A histogram is a set of cells in which each cell has a weight. Each cell has an upper bound and a lower bound, which are distinct values from the column. The weight of the cell is a floating-point value between 0 and 1, representing either:
The fraction of rows in the table within the range of values, if the operator is <=, or
The number of values that match the step, if the operator is =.
The optimizer uses the combination of ranges, weights, and density values to estimate the number of rows in the table that are to be returned for a query clause on the column.
Adaptive Server uses equi-height histograms, where the number of rows represented by each cell is approximately equal. For example, the following histogram on the city column on pubtune..authors has 20 steps; each step in the histogram represents about 5 percent of the table:
Step Weight Value 1 0.00000000 <= "APO Miamh\377\377\377\377\377\377\377" 2 0.05460000 <= "Atlanta" 3 0.05280000 <= "Boston" 4 0.05400000 <= "Charlotte" 5 0.05260000 <= "Crown" 6 0.05260000 <= "Eddy" 7 0.05260000 <= "Fort Dodge" 8 0.05260000 <= "Groveton" 9 0.05340000 <= "Hyattsville" 10 0.05260000 <= "Kunkle" 11 0.05260000 <= "Luthersburg" 12 0.05340000 <= "Milwaukee" 13 0.05260000 <= "Newbern" 14 0.05260000 <= "Park Hill" 15 0.05260000 <= "Quicksburg" 16 0.05260000 <= "Saint David" 17 0.05260000 <= "Solana Beach" 18 0.05260000 <= "Thornwood" 19 0.05260000 <= "Washington" 20 0.04800000 <= "Zumbrota"
The first step in a histogram represents the proportion of null values in the table. Since there are no null values for city, the weight is 0. The value for the step that represents null values is represented by the highest value that is less than the minimum column value.
For character strings, the value for the first cell is the highest possible string value less than the minimum column value (“APO Miami” in this example), padded to the defined column length with the highest character in the character set used by the server. What you actually see in your output depends on the character set, type of terminal, and software that you are using to view optdiag output files.
In the preceding histogram, the value represented by each cell includes the upper bound, but excludes the lower bound. The cells in this histogram are called range cells, because each cell represents a range of values.
The range of values included in a range cell can be represented as follows:
lower_bound < (values for cell) <= upper bound
In optdiag output, the lower bound is the value of the previous step, and the upper bound is the value of the current step.

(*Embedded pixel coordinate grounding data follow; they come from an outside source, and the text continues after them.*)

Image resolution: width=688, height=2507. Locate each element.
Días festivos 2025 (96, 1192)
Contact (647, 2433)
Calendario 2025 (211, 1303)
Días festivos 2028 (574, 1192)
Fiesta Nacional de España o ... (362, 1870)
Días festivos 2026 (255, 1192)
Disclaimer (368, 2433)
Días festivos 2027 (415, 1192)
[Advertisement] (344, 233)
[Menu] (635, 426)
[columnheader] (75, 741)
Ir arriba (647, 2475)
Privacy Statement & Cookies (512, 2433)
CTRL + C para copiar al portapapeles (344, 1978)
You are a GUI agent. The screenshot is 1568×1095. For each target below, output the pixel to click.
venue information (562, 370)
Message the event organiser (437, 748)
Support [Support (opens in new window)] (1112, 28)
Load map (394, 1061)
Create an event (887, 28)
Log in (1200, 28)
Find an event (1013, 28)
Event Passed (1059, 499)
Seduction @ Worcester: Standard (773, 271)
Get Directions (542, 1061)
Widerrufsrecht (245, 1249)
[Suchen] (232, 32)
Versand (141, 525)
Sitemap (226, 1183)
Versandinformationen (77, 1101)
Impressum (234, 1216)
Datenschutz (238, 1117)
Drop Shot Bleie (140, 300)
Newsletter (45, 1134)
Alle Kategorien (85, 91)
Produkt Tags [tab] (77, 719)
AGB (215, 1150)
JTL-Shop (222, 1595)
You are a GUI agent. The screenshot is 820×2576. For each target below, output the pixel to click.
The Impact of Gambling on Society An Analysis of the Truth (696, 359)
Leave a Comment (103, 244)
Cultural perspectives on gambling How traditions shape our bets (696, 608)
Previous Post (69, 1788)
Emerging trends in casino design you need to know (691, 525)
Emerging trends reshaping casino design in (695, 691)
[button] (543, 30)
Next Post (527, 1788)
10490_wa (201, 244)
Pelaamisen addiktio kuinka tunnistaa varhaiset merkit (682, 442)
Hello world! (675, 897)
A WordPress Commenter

For example, in the histogram above, step 4 includes Charlotte (the upper bound), but excludes Boston (the lower bound). The weight for this step is.0540, indicating that 5.4 percent of the table matches the query clause:
where city > Boston and city <= "Charlotte"
The operator column in the optdiag histogram output shows the <= operator. Different operators are used for histograms with highly duplicated values.